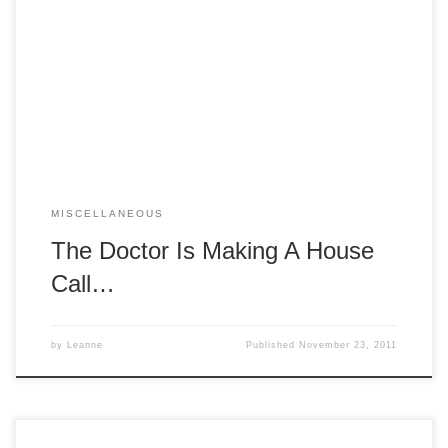
Horrible’s Singalong Blog”! Performances will be at the
Stage Door Studio, 4D Evans St, Wangaratta on December
2, 3, 9 and 10 at 8pm, with matinees (at 3 pm) on
December 3 and 10. Tickets are $20, and are available
from […]
MISCELLANEOUS
The Doctor Is Making A House
Call…
by
Leanne
Published
November 23, 2011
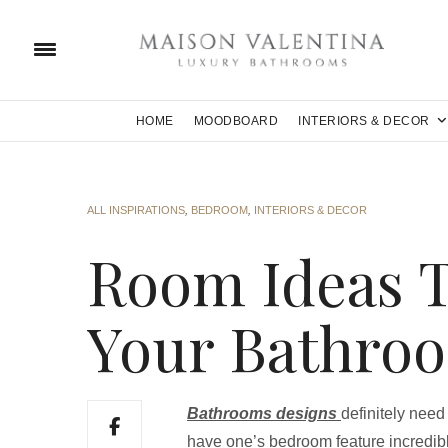
HOME
MOODBOARD
INTERIORS & DECOR
ALL INSPIRATIONS
,
BEDROOM
,
INTERIORS & DECOR
Room Ideas 
Your Bathro
Bathrooms designs
definitely need
have one’s bedroom feature incredibl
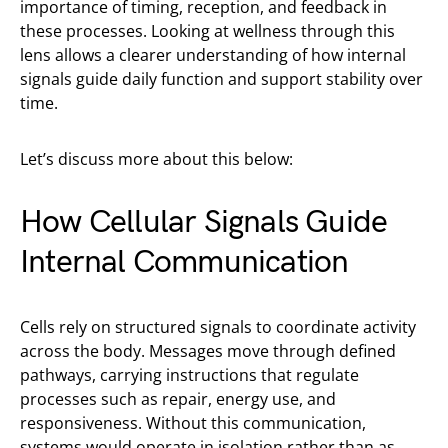
importance of timing, reception, and feedback in
these processes. Looking at wellness through this
lens allows a clearer understanding of how internal
signals guide daily function and support stability over
time.
Let’s discuss more about this below:
How Cellular Signals Guide
Internal Communication
Cells rely on structured signals to coordinate activity
across the body. Messages move through defined
pathways, carrying instructions that regulate
processes such as repair, energy use, and
responsiveness. Without this communication,
systems would operate in isolation rather than as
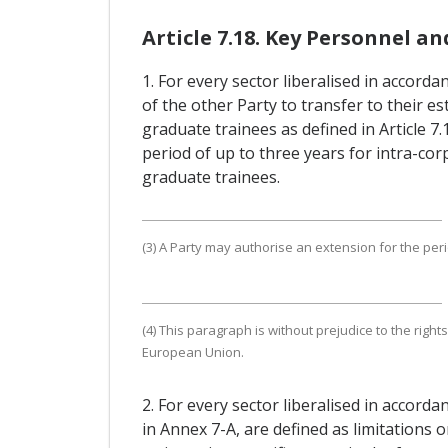
Article 7.18. Key Personnel a
1. For every sector liberalised in accorda
of the other Party to transfer to their 
graduate trainees as defined in Article 
period of up to three years for intra-cor
graduate trainees.
(3) A Party may authorise an extension for the perio
(4) This paragraph is without prejudice to the rig
European Union.
2. For every sector liberalised in accord
in Annex 7-A, are defined as limitations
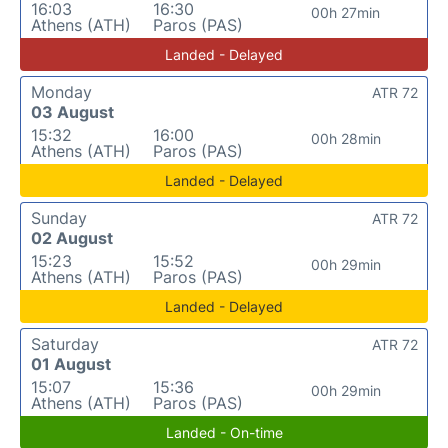
16:03
16:30
00h 27min
Athens (ATH)
Paros (PAS)
Landed - Delayed
Monday
ATR 72
03 August
15:32
16:00
00h 28min
Athens (ATH)
Paros (PAS)
Landed - Delayed
Sunday
ATR 72
02 August
15:23
15:52
00h 29min
Athens (ATH)
Paros (PAS)
Landed - Delayed
Saturday
ATR 72
01 August
15:07
15:36
00h 29min
Athens (ATH)
Paros (PAS)
Landed - On-time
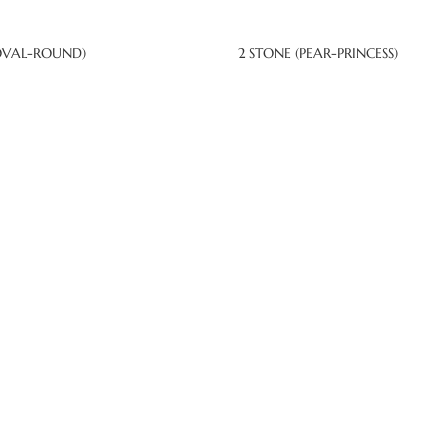
OVAL-ROUND)
2 STONE (PEAR-PRINCESS)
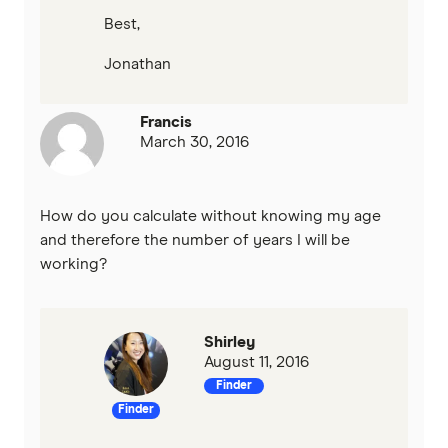
Best,
Jonathan
Francis
March 30, 2016
How do you calculate without knowing my age
and therefore the number of years I will be
working?
Shirley
August 11, 2016
Finder
Finder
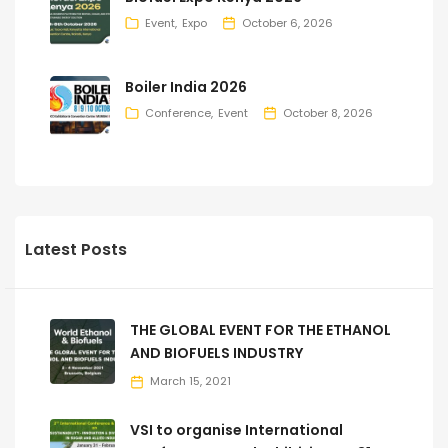
Event
Expo
October 6, 2026
Boiler India 2026
Conference
Event
October 8, 2026
Latest Posts
THE GLOBAL EVENT FOR THE ETHANOL
AND BIOFUELS INDUSTRY
March 15, 2021
VSI to organise International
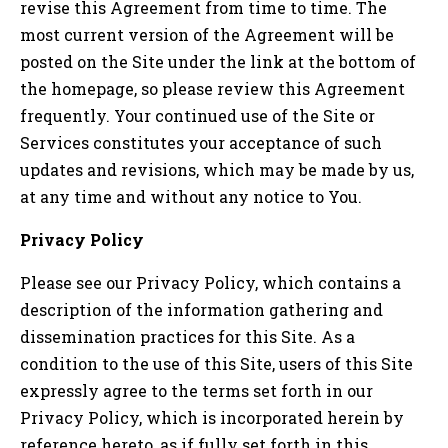
revise this Agreement from time to time. The
most current version of the Agreement will be
posted on the Site under the link at the bottom of
the homepage, so please review this Agreement
frequently. Your continued use of the Site or
Services constitutes your acceptance of such
updates and revisions, which may be made by us,
at any time and without any notice to You.
Privacy Policy
Please see our Privacy Policy, which contains a
description of the information gathering and
dissemination practices for this Site. As a
condition to the use of this Site, users of this Site
expressly agree to the terms set forth in our
Privacy Policy, which is incorporated herein by
reference hereto, as if fully set forth in this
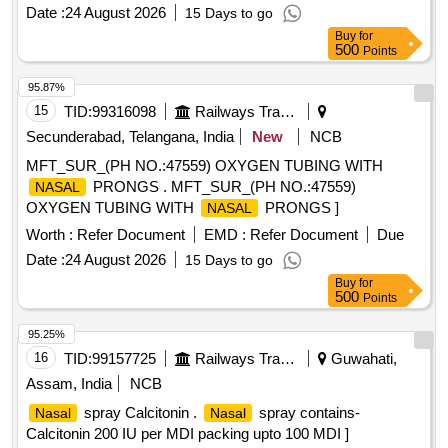
Date :
24 August 2026
15 Days to go
Buy
for
500
Points
95.87%
15
TID:
99316098
Railways Transport Services
Secunderabad, Telangana, India
New
NCB
MFT_SUR_(PH NO.:47559) OXYGEN TUBING WITH
PRONGS . MFT_SUR_(PH NO.:47559)
NASAL
OXYGEN TUBING WITH
PRONGS ]
NASAL
Worth :
Refer Document
EMD :
Refer Document
Due
Date :
24 August 2026
15 Days to go
Buy
for
500
Points
95.25%
16
TID:
99157725
Railways Transport Services
Guwahati,
Assam, India
NCB
spray Calcitonin .
spray contains-
Nasal
Nasal
Calcitonin 200 IU per MDI packing upto 100 MDI ]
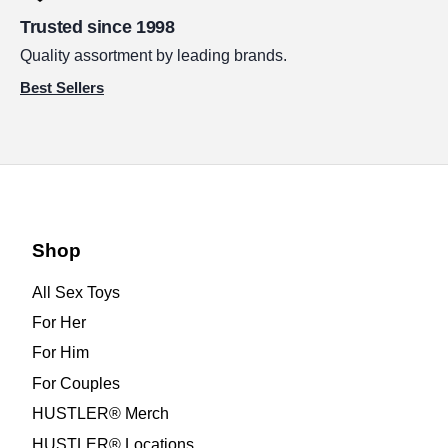
Trusted since 1998
Quality assortment by leading brands.
Best Sellers
Shop
All Sex Toys
For Her
For Him
For Couples
HUSTLER® Merch
HUSTLER® Locations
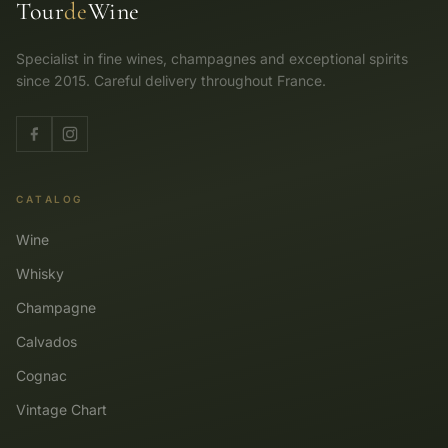
Tour
de
Wine
Specialist in fine wines, champagnes and exceptional spirits
since 2015. Careful delivery throughout France.
CATALOG
Wine
Whisky
Champagne
Calvados
Cognac
Vintage Chart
——————
> _PROBLEM DETAILS_: Going from the line that holds "Secunderabad, Telangana, India" to the end of the listing above, copy each line exactly and nothing more, leaving pictures aside.

> _RESULT BELOW_:
Secunderabad, Telangana, India
New
NCB
MFT_SUR_(PH NO.:47559) OXYGEN TUBING WITH
PRONGS . MFT_SUR_(PH NO.:47559)
NASAL
OXYGEN TUBING WITH
PRONGS ]
NASAL
Worth :
Refer Document
EMD :
Refer Document
Due
Date :
24 August 2026
15 Days to go
Buy
for
500
Points
95.25%
16
TID:
99157725
Railways Transport Services
Guwahati,
Assam, India
NCB
spray Calcitonin .
spray contains-
Nasal
Nasal
Calcitonin 200 IU per MDI packing upto 100 MDI ]
Trusted since 1998
Quality assortment by leading brands.
Best Sellers
Shop
All Sex Toys
For Her
For Him
For Couples
HUSTLER® Merch
HUSTLER® Locations
Tour
de
Wine
Specialist in fine wines, champagnes and exceptional spirits
since 2015. Careful delivery throughout France.
CATALOG
Wine
Whisky
Champagne
Calvados
Cognac
Vintage Chart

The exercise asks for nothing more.